How does paging work in the list_blobs function in Google Cloud Storage Python Client Library

前端 未结 3 685
说谎 2021-02-20 02:35

I want to get a list of all the blobs in a Google Cloud Storage bucket using the Client Library for Python.

According to the documentation I should use the list_bl

  •  时光取名叫无心
    2021-02-20 02:46

    I'm just going to leave this here. I'm not sure if the libraries have changes in the last 2 years since this answer was posted, but if you're using prefix, then for blob in bucket.list_blobs() doesn't work right. It seems like getting blobs and getting prefixes are fundamentally different. And using pages with prefixes is confusing.

    I found a post in a github issue (here). This works for me.

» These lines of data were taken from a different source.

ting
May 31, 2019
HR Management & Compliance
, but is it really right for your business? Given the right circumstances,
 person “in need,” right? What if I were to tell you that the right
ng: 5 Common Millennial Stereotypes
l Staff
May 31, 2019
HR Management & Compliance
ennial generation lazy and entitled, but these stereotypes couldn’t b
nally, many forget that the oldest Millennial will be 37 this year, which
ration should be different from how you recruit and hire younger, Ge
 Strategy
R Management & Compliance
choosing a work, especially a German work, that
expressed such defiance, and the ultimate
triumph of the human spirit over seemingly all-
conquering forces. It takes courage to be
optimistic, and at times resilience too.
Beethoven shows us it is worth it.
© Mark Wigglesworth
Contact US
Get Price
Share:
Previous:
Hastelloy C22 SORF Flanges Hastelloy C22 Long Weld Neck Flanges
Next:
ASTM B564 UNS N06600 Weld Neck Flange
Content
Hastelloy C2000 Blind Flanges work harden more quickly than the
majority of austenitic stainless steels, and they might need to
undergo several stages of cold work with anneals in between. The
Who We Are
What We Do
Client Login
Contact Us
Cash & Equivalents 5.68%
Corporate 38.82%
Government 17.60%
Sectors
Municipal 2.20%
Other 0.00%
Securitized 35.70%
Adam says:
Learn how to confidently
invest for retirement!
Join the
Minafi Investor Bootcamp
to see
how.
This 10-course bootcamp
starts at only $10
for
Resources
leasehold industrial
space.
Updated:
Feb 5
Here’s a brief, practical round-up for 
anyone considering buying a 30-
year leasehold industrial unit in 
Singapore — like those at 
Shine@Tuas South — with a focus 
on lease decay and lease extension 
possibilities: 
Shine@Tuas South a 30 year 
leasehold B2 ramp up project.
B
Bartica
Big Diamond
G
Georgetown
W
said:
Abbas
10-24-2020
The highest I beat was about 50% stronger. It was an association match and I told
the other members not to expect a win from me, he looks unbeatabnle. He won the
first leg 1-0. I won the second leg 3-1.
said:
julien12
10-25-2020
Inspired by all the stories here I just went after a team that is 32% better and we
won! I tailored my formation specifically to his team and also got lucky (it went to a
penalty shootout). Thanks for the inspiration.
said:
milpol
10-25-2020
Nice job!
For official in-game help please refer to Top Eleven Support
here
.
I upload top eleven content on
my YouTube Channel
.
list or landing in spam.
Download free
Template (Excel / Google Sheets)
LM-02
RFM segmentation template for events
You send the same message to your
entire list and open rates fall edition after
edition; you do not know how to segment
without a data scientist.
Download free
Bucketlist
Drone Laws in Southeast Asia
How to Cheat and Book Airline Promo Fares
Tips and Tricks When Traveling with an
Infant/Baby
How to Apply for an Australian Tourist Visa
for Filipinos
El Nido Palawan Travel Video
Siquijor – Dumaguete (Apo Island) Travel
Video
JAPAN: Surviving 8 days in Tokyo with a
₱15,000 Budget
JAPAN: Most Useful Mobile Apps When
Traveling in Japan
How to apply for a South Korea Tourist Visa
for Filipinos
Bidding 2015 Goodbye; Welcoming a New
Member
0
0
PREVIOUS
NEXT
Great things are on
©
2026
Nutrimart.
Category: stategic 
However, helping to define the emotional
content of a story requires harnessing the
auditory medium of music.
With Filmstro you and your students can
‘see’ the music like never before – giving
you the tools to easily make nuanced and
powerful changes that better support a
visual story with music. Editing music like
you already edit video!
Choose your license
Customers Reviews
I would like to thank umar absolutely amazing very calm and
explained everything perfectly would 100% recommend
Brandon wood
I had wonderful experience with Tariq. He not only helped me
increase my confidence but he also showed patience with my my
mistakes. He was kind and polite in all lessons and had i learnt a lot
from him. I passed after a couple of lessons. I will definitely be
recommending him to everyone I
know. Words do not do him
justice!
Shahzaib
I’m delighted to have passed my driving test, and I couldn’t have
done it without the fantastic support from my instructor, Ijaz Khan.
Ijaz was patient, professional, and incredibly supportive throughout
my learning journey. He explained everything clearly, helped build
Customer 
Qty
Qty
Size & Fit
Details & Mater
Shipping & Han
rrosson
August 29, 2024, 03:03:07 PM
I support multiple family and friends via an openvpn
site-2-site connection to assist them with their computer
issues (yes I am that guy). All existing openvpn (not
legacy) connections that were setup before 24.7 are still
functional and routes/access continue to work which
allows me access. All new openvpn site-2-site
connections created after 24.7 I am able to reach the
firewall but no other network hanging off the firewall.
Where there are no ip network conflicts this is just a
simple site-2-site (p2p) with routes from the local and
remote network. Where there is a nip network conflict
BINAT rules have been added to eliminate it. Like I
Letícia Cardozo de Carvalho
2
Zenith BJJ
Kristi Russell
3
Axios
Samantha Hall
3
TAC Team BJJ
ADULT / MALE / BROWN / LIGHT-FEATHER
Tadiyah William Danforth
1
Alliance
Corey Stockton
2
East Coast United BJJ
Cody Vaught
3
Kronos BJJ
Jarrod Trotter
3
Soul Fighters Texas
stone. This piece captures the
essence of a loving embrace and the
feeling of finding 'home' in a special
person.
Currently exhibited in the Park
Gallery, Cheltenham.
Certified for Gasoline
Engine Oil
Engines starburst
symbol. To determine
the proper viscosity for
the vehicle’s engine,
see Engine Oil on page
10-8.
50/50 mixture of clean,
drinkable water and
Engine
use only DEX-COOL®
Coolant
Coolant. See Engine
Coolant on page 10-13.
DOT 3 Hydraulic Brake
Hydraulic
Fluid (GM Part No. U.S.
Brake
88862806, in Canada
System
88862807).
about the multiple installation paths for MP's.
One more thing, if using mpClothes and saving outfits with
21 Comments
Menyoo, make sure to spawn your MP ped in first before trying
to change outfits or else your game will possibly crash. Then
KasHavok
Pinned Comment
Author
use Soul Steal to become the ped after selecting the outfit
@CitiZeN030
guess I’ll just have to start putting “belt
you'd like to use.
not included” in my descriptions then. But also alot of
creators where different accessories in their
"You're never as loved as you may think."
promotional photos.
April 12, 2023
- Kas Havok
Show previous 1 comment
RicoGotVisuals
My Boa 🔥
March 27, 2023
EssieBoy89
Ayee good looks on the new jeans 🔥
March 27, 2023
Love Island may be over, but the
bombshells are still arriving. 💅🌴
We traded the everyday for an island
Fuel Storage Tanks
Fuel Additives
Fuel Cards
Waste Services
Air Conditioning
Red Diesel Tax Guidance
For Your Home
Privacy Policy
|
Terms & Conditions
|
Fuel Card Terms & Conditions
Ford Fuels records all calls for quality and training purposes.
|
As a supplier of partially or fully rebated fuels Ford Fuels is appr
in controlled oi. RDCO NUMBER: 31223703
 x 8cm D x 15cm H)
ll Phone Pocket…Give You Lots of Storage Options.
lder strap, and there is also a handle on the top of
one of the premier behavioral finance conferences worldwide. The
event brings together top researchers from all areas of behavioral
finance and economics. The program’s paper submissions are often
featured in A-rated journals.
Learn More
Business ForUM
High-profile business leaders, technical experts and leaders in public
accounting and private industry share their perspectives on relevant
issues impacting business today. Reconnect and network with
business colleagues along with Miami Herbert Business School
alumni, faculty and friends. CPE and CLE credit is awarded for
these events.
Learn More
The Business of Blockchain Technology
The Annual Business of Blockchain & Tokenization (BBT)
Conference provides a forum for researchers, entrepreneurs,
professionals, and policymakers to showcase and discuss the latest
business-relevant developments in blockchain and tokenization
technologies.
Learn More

    def list_gcs_directories(bucket, prefix):
        # from
        iterator = bucket.list_blobs(prefix=prefix, delimiter='/')
        prefixes = set()
        for page in iterator.pages:
            print page, page.prefixes
        return prefixes

    A different comment on the same issue suggested this:

    def get_prefixes(bucket):
        iterator = bucket.list_blobs(delimiter="/")
        response = iterator._get_next_page_response()
        return response['prefixes']

    Which only gives you the prefixes if all of your results fit on a single page.